Recently, I’ve encountered many client staff, course students, and conference attendees who are grappling with the basic question:
“What is the difference
between Data Management
and Data Governance?”
It seems that the more our industry expands, the more frequently this question is asked.
I attribute this to a few factors:
- The increasing volume of data management content produced and published, expressing varying points of view
- Differences in perspective that are influenced by vendors
- Varying data management frameworks applied
- Increasing specialization among industry experts
Another reason for the confusion is that both functions must operate together to implement solutions. That natural occurrence lends itself to viewing the nature of the relationship through a project-oriented lens. I think our industry needs to clarify the description of these functions, because that’s what they are, ongoing interdependent functions that an organization always needs to perform. In fact, as I’m sure we agree, all organizations would be in much better shape (data-wise) if they had recognized these complementary functions and strengthened them decades ago.

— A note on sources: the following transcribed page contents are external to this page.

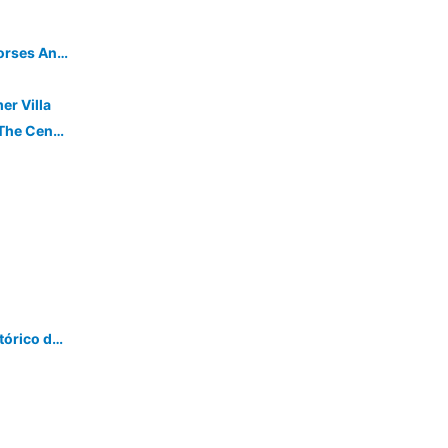
Villa Penha Verde, Vacation With Horses And Nautic Sports
er Villa
Apartment With Unique Design. In The Center Of Tomar. 2 Bedrooms.
Casa Flor do Camarão - Centro Histórico de Tomar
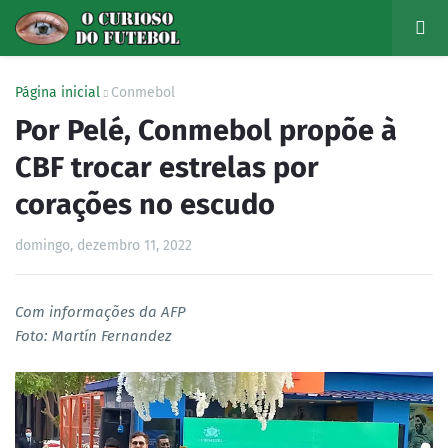
Página inicial
Conmebol
Por Pelé, Conmebol propõe à
CBF trocar estrelas por
corações no escudo
domingo, dezembro 11, 2022
Com informações da AFP
Foto: Martín Fernandez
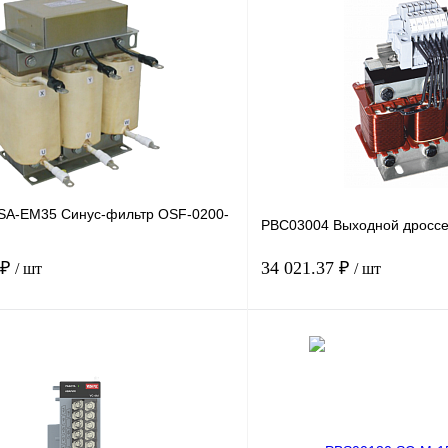
SA-EM35 Синус-фильтр OSF-0200-
PBC03004 Выходной дроссе
 ₽
34 021.37 ₽
/ шт
/ шт
В корзину
лик
Сравнение
Купить в 1 клик
Под заказ
В избранное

So let’s engage in some reflection about these terms. This column addresses some foundational concepts, and then offers definitions and corresponding diagrams that may help to clarify what Data Management is, what Data Governance is, and how they interact.[i]

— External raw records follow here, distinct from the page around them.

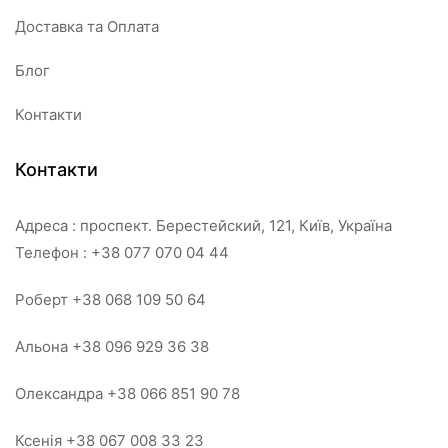
Доставка та Оплата
Блог
Контакти
Контакти
Адреса : проспект. Берестейский, 121, Київ, Україна
Телефон : +38 077 070 04 44
Роберт +38 068 109 50 64
Альона +38 096 929 36 38
Олександра +38 066 851 90 78
Ксенія +38 067 008 33 23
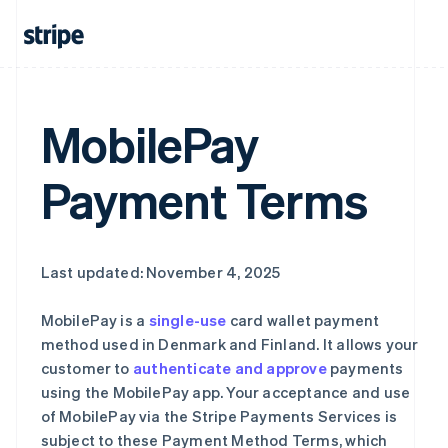
MobilePay
阿联酋
English
爱尔兰
Payment Terms
English
爱沙尼亚
English
奥地利
Deutsch
English
Last updated: November 4, 2025
澳大利亚
English
MobilePay is a
single-use
card wallet payment
巴西
method used in Denmark and Finland. It allows your
Português
English
customer to
authenticate and approve
payments
保加利亚
English
using the MobilePay app. Your acceptance and use
比利时
of MobilePay via the Stripe Payments Services is
Nederlands
Français
Deutsch
English
subject to these Payment Method Terms, which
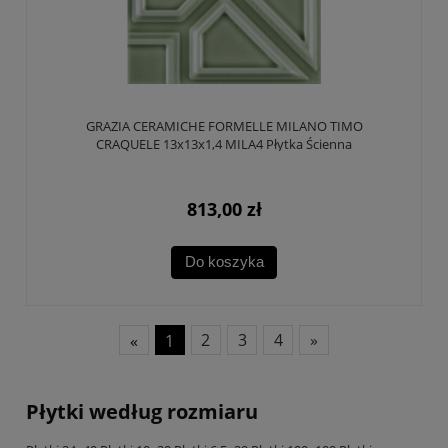
GRAZIA CERAMICHE FORMELLE MILANO TIMO
CRAQUELE 13x13x1,4 MILA4 Płytka Ścienna
813,00 zł
Do koszyka
«
1
2
3
4
»
Płytki według rozmiaru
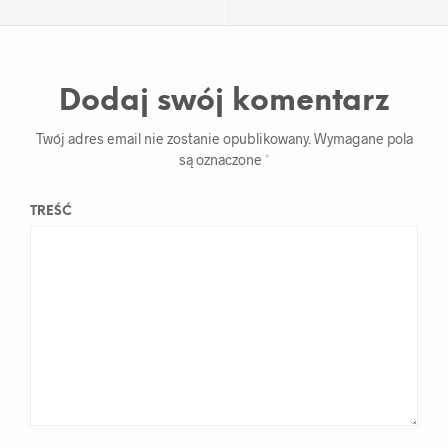
Dodaj swój komentarz
Twój adres email nie zostanie opublikowany.
Wymagane pola
są oznaczone
*
TREŚĆ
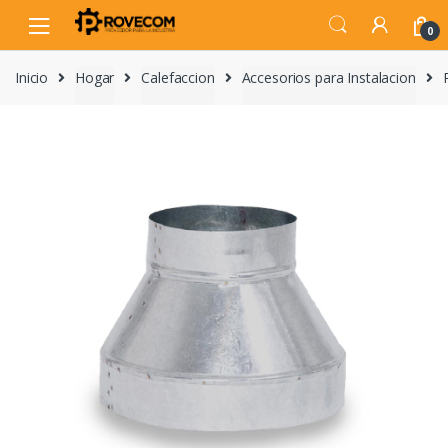
Skip
Skip
to
to
0
navigation
content
Inicio
Hogar
Calefaccion
Accesorios para Instalacion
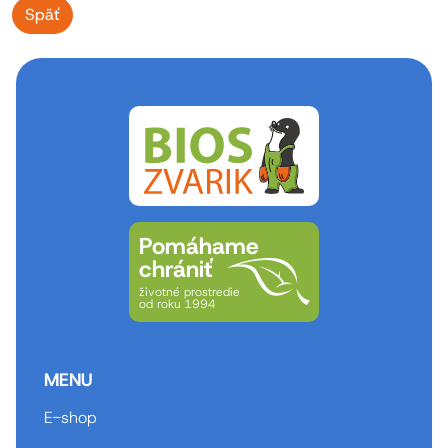
Späť
Pomáhame
chrániť
životné prostredie
od roku 1994
MENU
E-shop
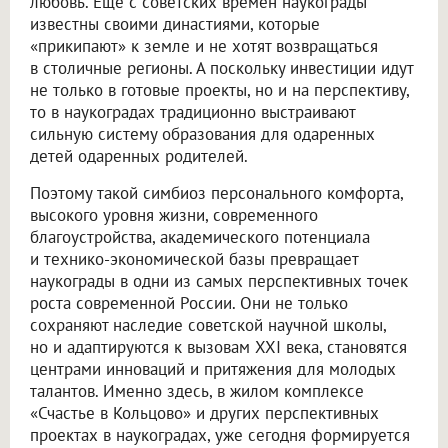
любовь. Еще с советских времен наукограды
известны своими династиями, которые
«прикипают» к земле и не хотят возвращаться
в столичные регионы. А поскольку инвестиции идут
не только в готовые проекты, но и на перспективу,
то в наукоградах традиционно выстраивают
сильную систему образования для одаренных
детей одаренных родителей.
Поэтому такой симбиоз персонального комфорта,
высокого уровня жизни, современного
благоустройства, академического потенциала
и технико-экономической базы превращает
наукограды в одни из самых перспективных точек
роста современной России. Они не только
сохраняют наследие советской научной школы,
но и адаптируются к вызовам XXI века, становятся
центрами инноваций и притяжения для молодых
талантов. Именно здесь, в жилом комплексе
«Счастье в Кольцово» и других перспективных
проектах в наукоградах, уже сегодня формируется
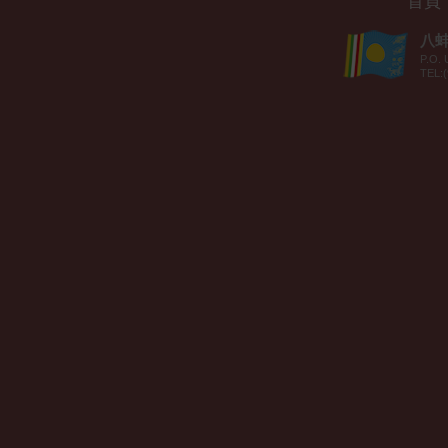
首頁
八蚌智
P.O. 
TEL:(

We’ll start right at the top, with disambiguation of two umbrella terms that are often used interchangeably. The first is Enterprise Data Management per se, and this is the brief working description that I’ve used for many years:
- The goal of Enterprise Data Management (EDM) is to increase trust and confidence in corporate data assets and support progressive evolution towards the target state. It is a permanent function encompassing multiple integrated disciplines, constituting the capabilities of an organization to:
- Precisely define, easily integrate and effectively retrieve and share data for both internal use and external communication.
- Publish and promote policies, processes, standards and governance practices which are conducive to improving data quality, integration, optimization, and standardization of the enterprise data layer.
Unpacking that a bit, note that the first sentence describes overall strategic goals, and the second sentence, with bullets, is the working definition. Why worry about the data at all, and why do anything about it? To increase trust and confidence in the data assets, used for every decision. Why mention the ‘target state’ as a goal? Because the existing data architecture in virtually every organization is highly complex – unless that ever-increasing complexity is addressed, the organization will incur greater inefficiencies and expenditure year after year, continually cutting into the percentage of discretionary funding for innovation and new data technologies.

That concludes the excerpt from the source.